Being featured on 'Include Me Out' is a great honour as Robin Tomens, the gentleman behind this marvelous site, has so much knowledge and pleasure to offer. Even posts that are years old have lost nothing of their timelessness. I guess good art is timeless.

One week ago Robin announced a list of '33 Perfect Jazz Tracks'. As I found 32 tracks from his list on Spotify, I added 'Take Ten' by Paul Desmond for the missing one to fill in.
If you love Jazz, like I do, I recommend you to listen to Robin's inspiring selection.

The list accompanied with a brief biographical background to Robin's discovery of Jazz.
Here's an extract:

It goes like this: my school days were rubbish but I had music and Herbie Hancock's fusion track, Hang Up Your Hang-Ups (1975) was the first tune I heard with Jazz chops.

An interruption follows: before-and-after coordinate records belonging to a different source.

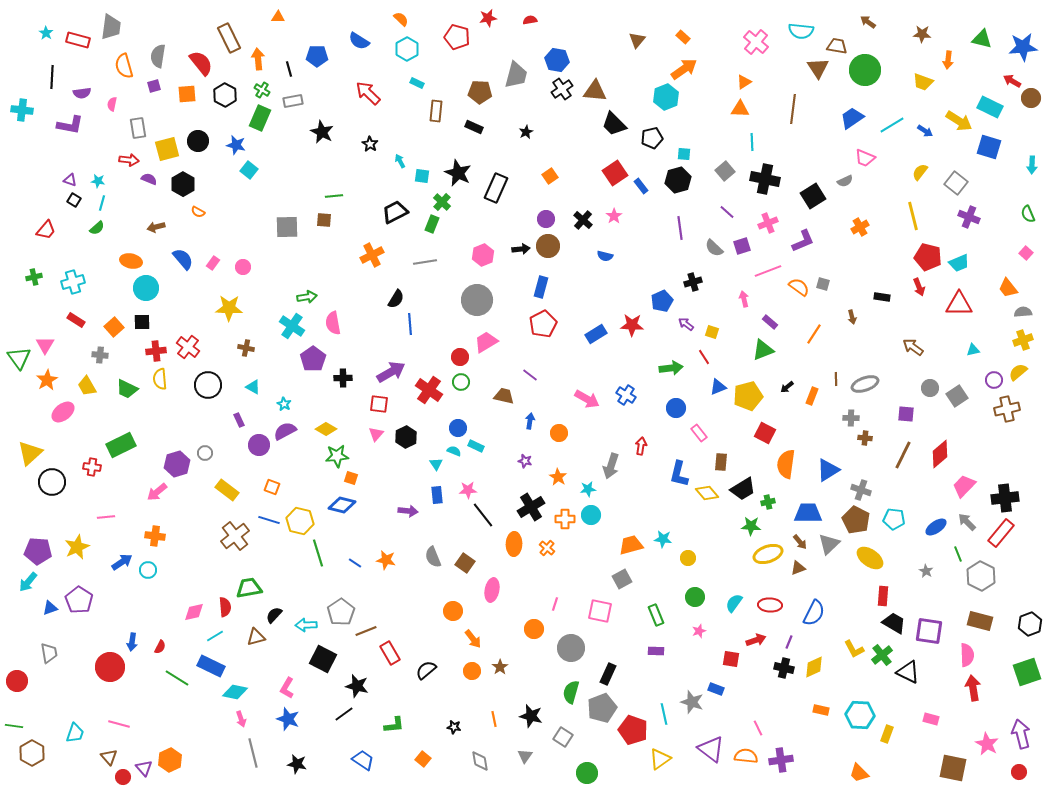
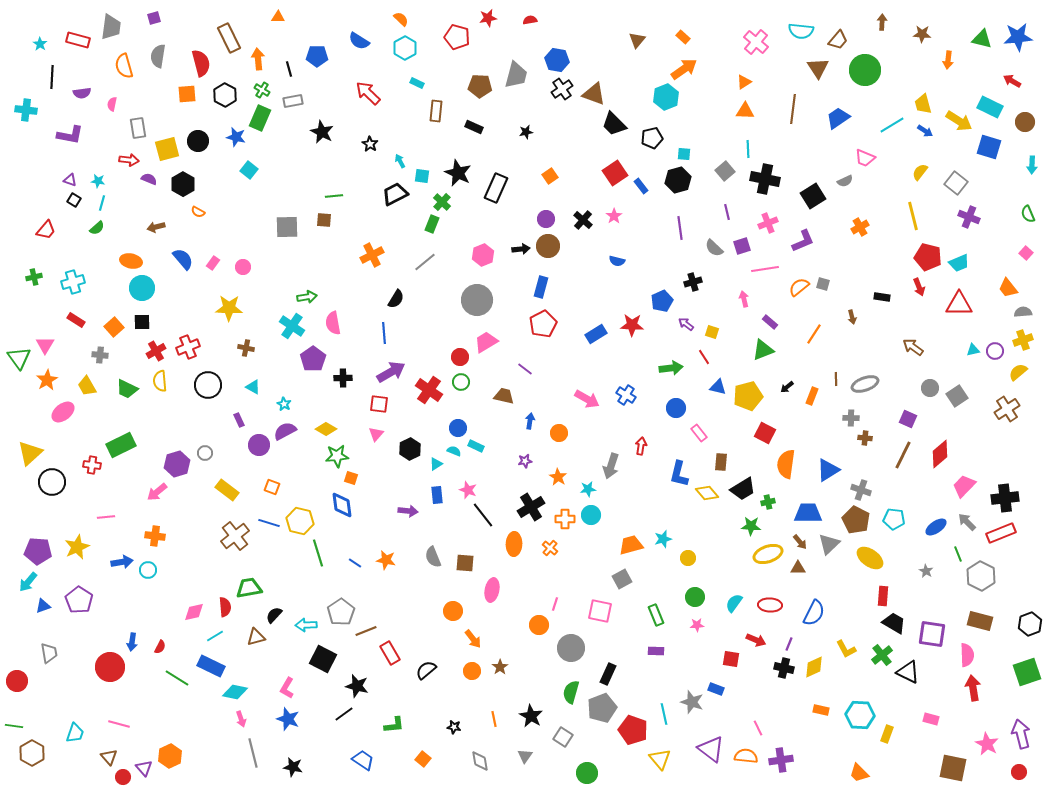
brown arrow at (868, 22): moved 14 px right; rotated 56 degrees clockwise
cyan star at (46, 33): moved 6 px left, 11 px down
brown trapezoid at (837, 46): moved 1 px right, 6 px up; rotated 120 degrees clockwise
blue star at (1023, 47): moved 5 px left, 10 px up
cyan hexagon at (407, 49): moved 2 px left, 1 px up
red semicircle at (201, 63): rotated 24 degrees clockwise
yellow trapezoid at (923, 82): moved 22 px down; rotated 55 degrees clockwise
purple square at (154, 86): moved 68 px up
brown triangle at (595, 91): moved 1 px left, 3 px down; rotated 15 degrees clockwise
brown pentagon at (480, 92): moved 6 px up
brown circle at (1031, 98): moved 6 px left, 24 px down
orange triangle at (740, 109): moved 5 px right, 2 px down
cyan cross at (22, 110): moved 4 px right
blue trapezoid at (852, 118): moved 14 px left
purple L-shape at (70, 125): moved 10 px down
black star at (526, 132): rotated 16 degrees clockwise
cyan line at (752, 142): moved 4 px left, 7 px down
blue star at (236, 145): moved 8 px up
black trapezoid at (395, 212): moved 18 px up
purple line at (727, 212): rotated 35 degrees clockwise
blue semicircle at (605, 256): moved 12 px right, 5 px down
gray line at (425, 262): rotated 30 degrees counterclockwise
pink line at (768, 271): moved 3 px left, 2 px up; rotated 12 degrees clockwise
orange semicircle at (799, 287): rotated 75 degrees counterclockwise
cyan circle at (146, 288): moved 4 px left
blue line at (410, 324): moved 26 px left, 9 px down
red cross at (188, 347): rotated 30 degrees clockwise
red cross at (156, 351): rotated 24 degrees counterclockwise
purple line at (530, 375): moved 5 px left, 6 px up
yellow semicircle at (160, 379): moved 2 px down
purple circle at (994, 380): moved 1 px right, 29 px up
blue triangle at (718, 387): rotated 36 degrees clockwise
brown cross at (1007, 409): rotated 20 degrees counterclockwise
purple square at (906, 414): moved 2 px right, 5 px down; rotated 18 degrees clockwise
black hexagon at (406, 437): moved 4 px right, 12 px down
purple star at (525, 461): rotated 24 degrees counterclockwise
cyan triangle at (436, 464): rotated 32 degrees clockwise
red cross at (92, 467): moved 2 px up
pink star at (468, 490): rotated 24 degrees clockwise
blue diamond at (342, 505): rotated 68 degrees clockwise
blue line at (269, 520): moved 3 px down
red rectangle at (1001, 533): rotated 28 degrees clockwise
cyan star at (663, 539): rotated 24 degrees counterclockwise
orange cross at (547, 548): moved 3 px right
blue arrow at (122, 562): rotated 25 degrees clockwise
brown square at (465, 563): rotated 30 degrees counterclockwise
brown triangle at (798, 568): rotated 21 degrees clockwise
blue triangle at (50, 608): moved 7 px left, 2 px up
orange circle at (534, 629): moved 5 px right, 4 px up
pink star at (699, 631): moved 2 px left, 6 px up; rotated 16 degrees clockwise
purple square at (929, 631): moved 3 px right, 3 px down
red arrow at (756, 640): rotated 42 degrees clockwise
purple line at (789, 642): moved 2 px down
yellow L-shape at (854, 649): moved 8 px left
black star at (531, 716): rotated 15 degrees clockwise
yellow triangle at (660, 759): rotated 35 degrees counterclockwise
orange hexagon at (170, 760): moved 4 px up
black star at (297, 764): moved 4 px left, 3 px down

Probably. Many earlier Funk bands had Jazz in their blood but if I'd stumbled across instances as a kid I wouldn't have been appreciative. Coincidentally, and to add symmetry to this tale, Herbie Hancock ends my (roughly) chronological list. It more or less ends where I began. Except I didn't begin to listen to Jazz properly until the early-80s. I did listen to a lot of Jazz-Funk in the late-70s, but I'm not opening the can of worms marked 'Definition of Proper Jazz'. No, sir.

After Punk music began to lose it's buzz for me. Combined with having entered the world of Work, you can imagine the state I was in. I probably survived on a diet of all that I'd grown to love in the 70s, along with a few contemporary tasty morsels such as Defunkt and Rip Rig & Panic. I often think it was a guide to Jazz in the NME that must have triggered my interest, although I can't find a date for that feature. Home-grown star Courtney Pine was on their cover in 1986, but I was lost in Jazz Land by then.

Something clicked. It was the sound of a light going on; one that illuminated the vast mansion of Jazz (eh?). It's a strange building, as if imagined by William Hope Hodgson or Mark Z. Danielewski, by which I mean its walls melt, rooms shift, perspectives are altered and weird tunnels are found. If you hate Free Jazz, as many do, there is also much to terrify listeners lurking in this place.

As my own personal chronology would have it I was lucky enough to see a few of the remaining legends 'live' in the 80s. Art Blakey at Camden's Electric Ballroom being one highlight. Also the Art Ensemble Of Chicago, George Russell, Cedar Walton's trio featuring Billy Higgins and Slim Gaillard (a legend in our eyes, anyway).

The list is roughly chronological and stops in the early-70s. No vocal tracks, unless you count Archie Shepp's Blasé. They aren't what I consider to be the best of each artist, simply choices made after a little thought and rifling through my collection, of course. It may only be a list, yes another list, but just looking at it makes me feel good, never mind listening. It's a roll call of those who have served me so well over the last three decades. Thinking about time, perhaps it's 33 years since it all began for me...what a coincidence.

If you want to read more of what I think about Jazz (post-WW2) there's the book, Points Of Departure. Like this list, it's my experience of the music and in no way attempts to be an objective history. That would be too sensible and music, in various ways, should knock us all senseless. Right?